Please find the lines in the entries below that contain the word "детей", and copy each one.

• [RECORDS FOR THE EXERCISE]
--- --- ---

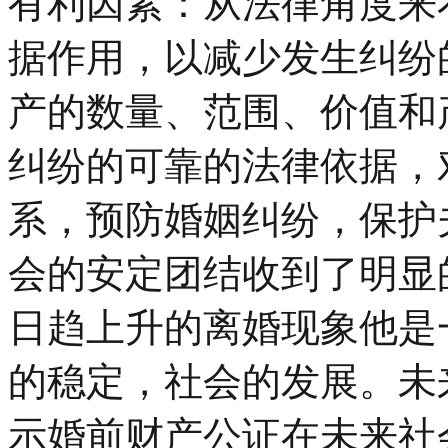
有利因素：从法律角度来
据作用，以减少发生纠纷
产的数量、范围、价值和
纠纷的可靠的法律依据，
系，预防婚姻纠纷，保护
会的安定团结收到了明显
日趋上升的离婚现象他是
的稳定，社会的发展。未
示婚前财产公证在未来社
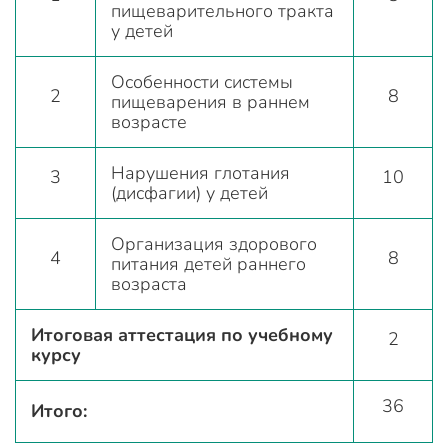
пищеварительного тракта
у детей
Особенности системы
2
8
пищеварения в раннем
возрасте
Нарушения глотания
3
10
(дисфагии) у детей
Организация здорового
4
8
питания детей раннего
возраста
Итоговая аттестация по учебному
2
курсу
36
Итого:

--- --- ---

• [ANSWER FOR THIS EXERCISE]
у детей
(дисфагии) у детей
питания детей раннего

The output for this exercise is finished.